Liberal Democrat councillor Sara Bedford has accused the county council of refusing to hand over information from ‘speed indicator devices’ to the police – despite a number of requests.

The devices, known as SIDs, tell motorists whether they are driving within the speed limit or going too fast – by presenting a smiley or sad face.

And police, say Cllr Bedford, have indicated that the data from the devices would give them a good picture of where motorists were speeding and at what time of day.

At a meeting of the county council last Tuesday (March 26), Cllr Bedford – who is also leader of Three Rivers District Council – said that she was aware of at least three occasions when the police had asked the county council for data.

But she said on each occasion the request, made under the Freedom of Information Act, had been refused – citing claims the county council did not have the data, as it had not been downloaded.

At the meeting Cllr Bedford asked executive member for resources and performance Cllr Ralph Sangster to ensure that data was available on request and at reasonable intervals.

She said: “One of the best tools the public have to hold us to account and ensure transparency is the Freedom of Information Act .

“However it appears the county council is not keeping within the spirit of the act.

“A number of us installed SIDs in our divisions as an aid to road safety – and very popular they are too.

“As well as a visual reminder to slow down the SIDs store anonymised data on traffic speed, which is very helpful to local groups, residents and traffic police.

“Yet the county council will not release this data, claiming that it does not hold the information – because it has not yet been downloaded.

“This is disingenuous in the extreme and being used as a way of denying this useful data to other authorities, the police and residents.

“The only way the information can be obtained is if permission is obtained from the local county member – it’s not their information, or indeed ours – it’s the public’s.”

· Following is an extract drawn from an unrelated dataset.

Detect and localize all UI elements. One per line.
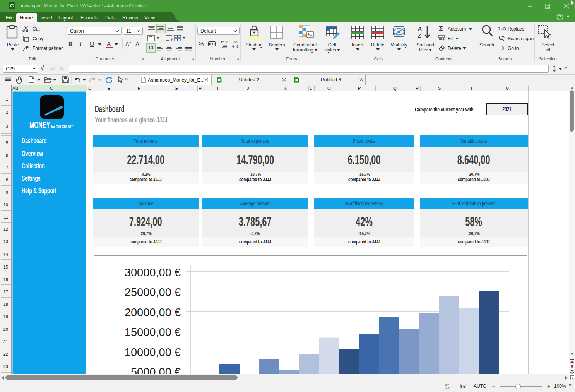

Cllr Sangster told he county council this was not just a Freedom of Information issue, but a service issue as well.

He suggested that there may have been some serious concerns abut the quality of the data contained in the current SIDs system and that it may be that the existing policy is not to release “poor information”.

But he said he would take this up with the executive member for highways Cllr Phil Bibby and respond further.

Cllr Bedford told Cllr Sangster that if the police thought the information was useful, then the county council should try to provide it.

She said: “The police believe that it would be extremely useful information so they would know which times of day it’s best to target their speed checks and  give them an idea which areas are a problem.

“I think if the police are saying that its useful then we should at least try and provide it.”

And she said that the reason cited for not handing over the information – in he three cases she was aware of – was not that the information was “poor”, but that it was not held.